**Data section:**
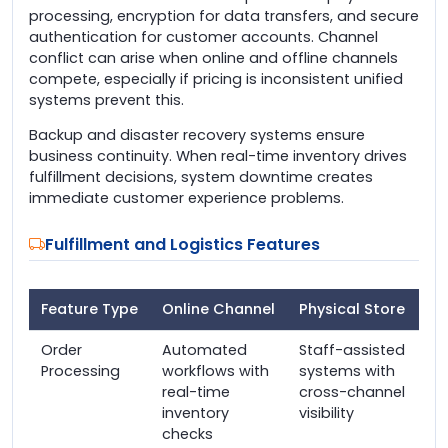
processing, encryption for data transfers, and secure
authentication for customer accounts. Channel
conflict can arise when online and offline channels
compete, especially if pricing is inconsistent unified
systems prevent this.
Backup and disaster recovery systems ensure
business continuity. When real-time inventory drives
fulfillment decisions, system downtime creates
immediate customer experience problems.
Fulfillment and Logistics Features
Feature Type
Online Channel
Physical Store
Order
Automated
Staff-assisted
Processing
workflows with
systems with
real-time
cross-channel
inventory
visibility
checks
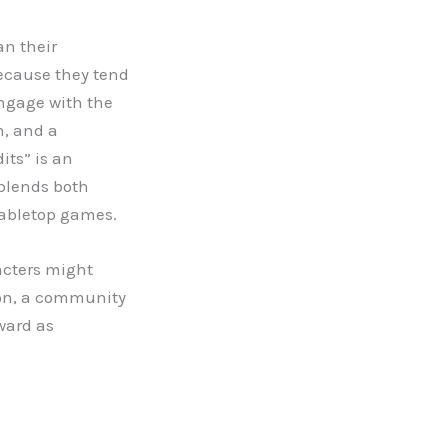
an their
because they tend
engage with the
n, and a
its” is an
blends both
tabletop games.
acters might
ion, a community
ward as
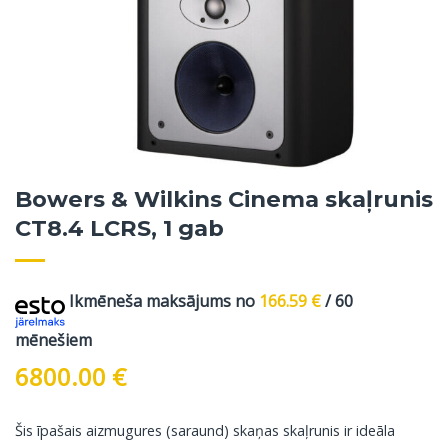
Bowers & Wilkins Cinema skaļrunis
CT8.4 LCRS, 1 gab
Ikmēneša maksājums no
166.59
€
/ 60
mēnešiem
6800.00
€
Šis īpašais aizmugures (saraund) skaņas skaļrunis ir ideāla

**What the task asks:**
Restate all of the data word for word and include no pictures.

**Solution to this task:**
processing, encryption for data transfers, and secure
authentication for customer accounts. Channel
conflict can arise when online and offline channels
compete, especially if pricing is inconsistent unified
systems prevent this.
Backup and disaster recovery systems ensure
business continuity. When real-time inventory drives
fulfillment decisions, system downtime creates
immediate customer experience problems.
Fulfillment and Logistics Features
Feature Type
Online Channel
Physical Store
Order
Automated
Staff-assisted
Processing
workflows with
systems with
real-time
cross-channel
inventory
visibility
checks
an their
because they tend
engage with the
n, and a
its” is an
blends both
tabletop games.
acters might
ion, a community
ward as
Bowers & Wilkins Cinema skaļrunis
CT8.4 LCRS, 1 gab
Ikmēneša maksājums no
166.59
€
/ 60
mēnešiem
6800.00
€
Šis īpašais aizmugures (saraund) skaņas skaļrunis ir ideāla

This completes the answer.